Perhaps you could say, "Peel back film slightly to expose product to vent steam" or something like that next time you are printing the packaging containers. Or you could tell me to go stand in the corner of a round room. Squarely, the decision is yours.

Then I signed my name.

Wednesday, December 21, 2005

Beets Me

While I was up visiting my brother and his wife, near St. Louis, Tim brought up some interesting questions about food...

Why is it, when you eat chicken, you're eating chicken?


When you eat turkey, you're eating turkey.


But, when you're eating a cow, you're eating beef. Same with buffalo. You're eating bison. Lamb is lamb. Goat is goat. But, a pig is pork. You don't go out to the shed to feed the porks - you're feeding pigs. When was the last time you ordered hog chops in a restaurant or prime rib of cow or calf marsala in an Italian eatery? Try ordering a chopped up dead cow sandwich the next time you go to a burger joint. Or dip your meat in the cooked blood of cattle cuts instead of au jus. There's that fancy French. Did you ever eat slimy snails? Au contraire, sacre bleu! No, it's escargot. If it sounds too awful to eat, give it a fancy French name, unless, of course, we're talking about sweetbread, the culinary term for the thymus gland (in the throat) and the pancreas (near the stomach) in calves, lambs and pigs. Sounds delicious, doesn't it?

What about cooking methods? What's the difference between baking and roasting in the oven?
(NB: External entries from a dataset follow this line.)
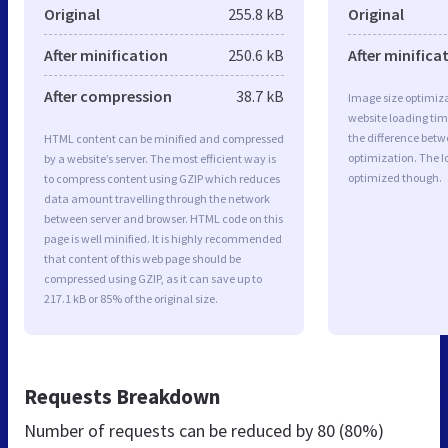
Original
255.8 kB
Original
After minification
250.6 kB
After minifica
After compression
38.7 kB
Image size optimiza
website loading ti
the difference betwe
HTML content can be minified and compressed
optimization. The I
by a website’s server. The most efficient way is
optimized though.
to compress content using GZIP which reduces
data amount travelling through the network
between server and browser. HTML code on this
page is well minified. It is highly recommended
that content of this web page should be
compressed using GZIP, as it can save up to
217.1 kB or 85% of the original size.
Requests Breakdown
Number of requests can be reduced by
80 (80%)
You can eat baked chicken or you can eat roasted chicken. How come you never eat baked turkey, then? Was that escargot baked or roasted?

Language is very funny when it comes to food. On that note...Peas on Earth, I'm going to go roast an apple pie.

Friday, December 16, 2005

The Case of the Missing Glasses


I used to wear glasses for near-sightedness. Now that I'm in my fifties, my eyes have made dramatic changes. I no longer wear glasses to see far distances. I can read things from afar that used to be nothing but a blur. The downside to it is that I now need reading glasses. My up-close vision used to be incredible. Alas, no more.

In the mid-nineties, I worked for a company called Southern Wine & Spirits. It's the largest supplier of alcoholic beverages in the country. I worked for the on-premise division, as opposed to the off-premise one. The difference between the two is that on-premise is alcohol consumed on the property, such as a bar or restaurant and off premise is a liquor store or supermarket where you can't drink it there. I designed and implemented wine lists found in restaurants. The rule was that if we supplied the majority of wines over the competitors' selections, we got to do the list. That meant sitting around sampling various bottles in expensive wine glasses and cleansing our palates with 25 dollar cigars between tastings. I know, it was tough and I was getting paid to drink on the job. Next time you peruse an exquisite wine list, remember someone had that awful task of writing the descriptions. You know, soft buttery notes with hints of fresh apricots and plums, with a light, crisp, cinnamon finish that lingers in the mouth.

I also did specialty drink cards of microbrew beers and liquors we supplied. The kind you might find in establishments that cater to the college crowd. They always seemed to like those concoctions. Still do. They were called table toppers or T-tents. They'd fit inside those plastic things that sit at tables or on bars. Some were just paper folded in the shape of a triangle.

Most of these things I sent out to a commercial printer. It all depended on the size of the establishment and the quantities they needed. For some of the smaller jobs, we had a big and fancy copier that jammed all the time.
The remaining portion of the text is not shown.